Records for processing section start
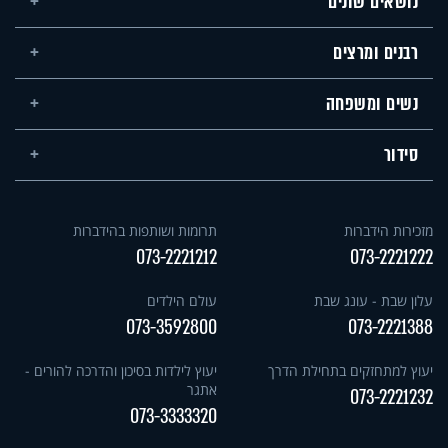
נושאים שונים
רבנים ומרצים
נשים ומשפחה
סידור
מזכירות הידברות
תרומות ושותפות בהידברות
073-2221212
073-2221222
עלון שבת - עונג שבת
עולם הילדים
073-3592800
073-2221388
יעוץ למתחזקים בתחילת הדרך
יעוץ לילדות בסיכון והדרכה להורים -
אתגר
073-2221232
073-3333320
Records for processing section end
The lines from the one holding "073-2221388" to the end of the entries are to be repeated exactly, with both ends included and nothing else.

▶ _Result below_:
073-2221388
יעוץ למתחזקים בתחילת הדרך
יעוץ לילדות בסיכון והדרכה להורים -
אתגר
073-2221232
073-3333320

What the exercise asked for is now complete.